[DATA EXTRACTS — start]

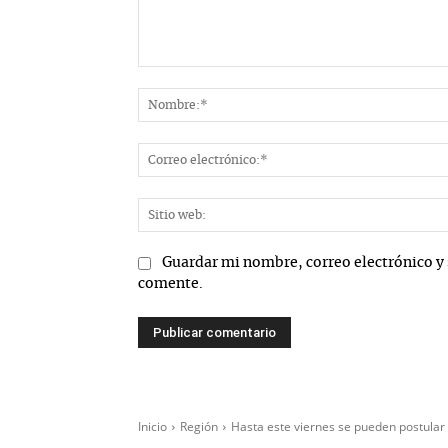
Comentario:
Guardar mi nombre, correo electrónico y 
comente.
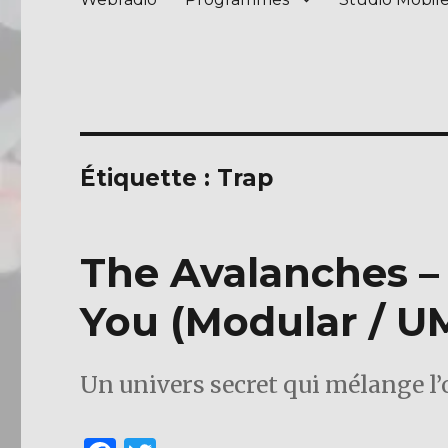
Étiquette :
Trap
The Avalanches –
You (Modular / U
Un univers secret qui mélange l’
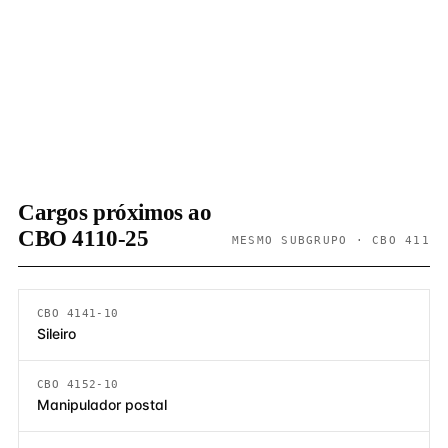
Cargos próximos ao
CBO 4110-25
MESMO SUBGRUPO · CBO 411
CBO 4141-10
Sileiro
CBO 4152-10
Manipulador postal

[DATA EXTRACTS — finish]

* _WHAT TO PRODUCE_:
Exactly the lines from the one holding "Cargos próximos ao" to the final line of the listing, both included, must make up the answer.

* _ANSWER SPACE_:
Cargos próximos ao
CBO 4110-25
MESMO SUBGRUPO · CBO 411
CBO 4141-10
Sileiro
CBO 4152-10
Manipulador postal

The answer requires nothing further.